**Task to complete**
In the entries below, find the string "International" and return each line holding it.

**Records provided**
= Beginning of Section =

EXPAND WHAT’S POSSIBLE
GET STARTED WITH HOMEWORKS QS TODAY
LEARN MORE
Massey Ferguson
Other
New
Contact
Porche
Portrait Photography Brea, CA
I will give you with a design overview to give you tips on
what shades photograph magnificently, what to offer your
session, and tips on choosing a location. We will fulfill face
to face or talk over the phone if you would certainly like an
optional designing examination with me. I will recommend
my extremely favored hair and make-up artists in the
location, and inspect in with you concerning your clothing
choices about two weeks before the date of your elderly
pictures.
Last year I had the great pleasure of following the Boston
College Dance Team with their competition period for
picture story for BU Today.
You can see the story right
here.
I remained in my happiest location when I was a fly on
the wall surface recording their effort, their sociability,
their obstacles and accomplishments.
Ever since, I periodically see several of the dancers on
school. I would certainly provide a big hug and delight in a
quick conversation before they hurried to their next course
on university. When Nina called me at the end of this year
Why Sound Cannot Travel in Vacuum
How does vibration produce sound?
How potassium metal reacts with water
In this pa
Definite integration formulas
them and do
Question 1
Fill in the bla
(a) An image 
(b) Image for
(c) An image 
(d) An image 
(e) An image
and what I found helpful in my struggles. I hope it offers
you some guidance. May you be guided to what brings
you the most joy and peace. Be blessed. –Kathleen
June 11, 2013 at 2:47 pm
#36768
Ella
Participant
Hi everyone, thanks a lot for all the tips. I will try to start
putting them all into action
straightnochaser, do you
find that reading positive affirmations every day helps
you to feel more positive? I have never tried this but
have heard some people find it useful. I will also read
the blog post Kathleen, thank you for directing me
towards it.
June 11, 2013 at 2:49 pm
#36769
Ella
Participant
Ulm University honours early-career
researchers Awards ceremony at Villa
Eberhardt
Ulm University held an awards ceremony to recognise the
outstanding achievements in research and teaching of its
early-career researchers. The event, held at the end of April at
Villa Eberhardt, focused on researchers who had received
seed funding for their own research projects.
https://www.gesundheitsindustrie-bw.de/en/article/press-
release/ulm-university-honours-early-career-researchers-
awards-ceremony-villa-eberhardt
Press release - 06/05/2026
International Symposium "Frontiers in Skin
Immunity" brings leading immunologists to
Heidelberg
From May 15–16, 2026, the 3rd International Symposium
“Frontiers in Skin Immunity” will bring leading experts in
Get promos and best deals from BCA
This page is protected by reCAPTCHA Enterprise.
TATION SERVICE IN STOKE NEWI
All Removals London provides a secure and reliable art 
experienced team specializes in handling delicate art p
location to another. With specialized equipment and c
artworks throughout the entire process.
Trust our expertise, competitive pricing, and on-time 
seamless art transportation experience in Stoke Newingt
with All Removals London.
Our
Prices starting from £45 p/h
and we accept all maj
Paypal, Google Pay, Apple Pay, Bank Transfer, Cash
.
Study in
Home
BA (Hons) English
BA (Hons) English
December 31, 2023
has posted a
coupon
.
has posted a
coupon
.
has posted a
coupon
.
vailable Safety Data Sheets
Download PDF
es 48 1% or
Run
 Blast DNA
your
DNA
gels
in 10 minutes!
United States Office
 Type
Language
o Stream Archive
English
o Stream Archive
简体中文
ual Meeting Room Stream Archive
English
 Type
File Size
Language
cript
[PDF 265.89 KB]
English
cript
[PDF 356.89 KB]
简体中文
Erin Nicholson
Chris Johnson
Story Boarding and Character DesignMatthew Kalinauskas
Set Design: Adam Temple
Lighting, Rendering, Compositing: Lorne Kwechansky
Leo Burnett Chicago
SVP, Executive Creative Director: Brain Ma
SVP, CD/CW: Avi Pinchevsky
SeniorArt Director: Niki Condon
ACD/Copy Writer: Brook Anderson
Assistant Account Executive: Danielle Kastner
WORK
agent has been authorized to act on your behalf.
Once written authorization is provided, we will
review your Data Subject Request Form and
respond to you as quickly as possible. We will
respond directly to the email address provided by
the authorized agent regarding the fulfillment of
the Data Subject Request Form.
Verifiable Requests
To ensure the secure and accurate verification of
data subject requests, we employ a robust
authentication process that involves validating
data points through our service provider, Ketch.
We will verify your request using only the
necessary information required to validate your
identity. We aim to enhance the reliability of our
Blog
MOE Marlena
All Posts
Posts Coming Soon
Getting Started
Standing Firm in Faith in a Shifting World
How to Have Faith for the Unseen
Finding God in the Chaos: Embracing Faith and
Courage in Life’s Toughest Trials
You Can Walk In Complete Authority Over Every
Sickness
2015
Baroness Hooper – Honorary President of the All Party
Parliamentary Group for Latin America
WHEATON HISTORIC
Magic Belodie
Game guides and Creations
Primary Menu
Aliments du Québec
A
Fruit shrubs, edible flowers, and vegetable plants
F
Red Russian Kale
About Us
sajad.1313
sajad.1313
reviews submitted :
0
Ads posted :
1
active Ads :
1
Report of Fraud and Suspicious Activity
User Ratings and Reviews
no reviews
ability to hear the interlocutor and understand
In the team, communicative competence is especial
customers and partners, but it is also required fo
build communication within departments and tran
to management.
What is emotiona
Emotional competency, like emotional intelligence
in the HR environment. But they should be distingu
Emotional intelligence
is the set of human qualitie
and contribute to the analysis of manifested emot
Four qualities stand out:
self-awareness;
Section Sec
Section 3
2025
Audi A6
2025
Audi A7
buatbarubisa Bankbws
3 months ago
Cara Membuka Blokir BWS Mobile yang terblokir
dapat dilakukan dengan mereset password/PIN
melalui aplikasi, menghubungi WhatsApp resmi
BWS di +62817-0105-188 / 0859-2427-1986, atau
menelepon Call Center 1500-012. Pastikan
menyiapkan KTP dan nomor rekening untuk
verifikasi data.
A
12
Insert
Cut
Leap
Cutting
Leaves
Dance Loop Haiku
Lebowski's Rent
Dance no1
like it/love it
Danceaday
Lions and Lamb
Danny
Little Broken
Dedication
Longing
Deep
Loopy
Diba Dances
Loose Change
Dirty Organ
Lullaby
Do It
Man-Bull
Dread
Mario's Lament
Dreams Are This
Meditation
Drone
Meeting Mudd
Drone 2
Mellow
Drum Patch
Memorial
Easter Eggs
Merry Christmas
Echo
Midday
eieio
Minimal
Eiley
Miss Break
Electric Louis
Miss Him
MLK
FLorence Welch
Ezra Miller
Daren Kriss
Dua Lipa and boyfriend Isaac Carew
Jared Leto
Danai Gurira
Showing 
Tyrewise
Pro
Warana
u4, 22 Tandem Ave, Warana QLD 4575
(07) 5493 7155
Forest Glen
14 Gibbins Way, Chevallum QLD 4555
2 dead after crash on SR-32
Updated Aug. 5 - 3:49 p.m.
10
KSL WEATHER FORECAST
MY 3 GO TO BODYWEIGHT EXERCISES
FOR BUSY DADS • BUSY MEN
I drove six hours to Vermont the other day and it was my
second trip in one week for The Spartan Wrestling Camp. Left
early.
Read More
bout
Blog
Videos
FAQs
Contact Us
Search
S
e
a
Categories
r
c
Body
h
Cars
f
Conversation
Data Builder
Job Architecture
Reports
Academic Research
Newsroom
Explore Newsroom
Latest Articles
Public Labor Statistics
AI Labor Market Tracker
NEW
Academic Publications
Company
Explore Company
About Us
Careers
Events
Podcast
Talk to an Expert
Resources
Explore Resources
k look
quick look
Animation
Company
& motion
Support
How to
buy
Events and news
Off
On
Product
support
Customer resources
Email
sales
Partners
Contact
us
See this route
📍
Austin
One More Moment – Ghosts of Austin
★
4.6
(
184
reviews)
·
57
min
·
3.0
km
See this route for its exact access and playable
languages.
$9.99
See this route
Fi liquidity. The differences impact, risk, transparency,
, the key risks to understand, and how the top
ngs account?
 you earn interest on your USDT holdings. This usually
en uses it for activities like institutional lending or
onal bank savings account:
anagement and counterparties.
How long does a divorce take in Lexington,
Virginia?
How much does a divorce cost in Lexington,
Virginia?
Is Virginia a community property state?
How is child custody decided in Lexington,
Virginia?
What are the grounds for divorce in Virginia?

= End of Section =

**Response to this task**
International Symposium "Frontiers in Skin
From May 15–16, 2026, the 3rd International Symposium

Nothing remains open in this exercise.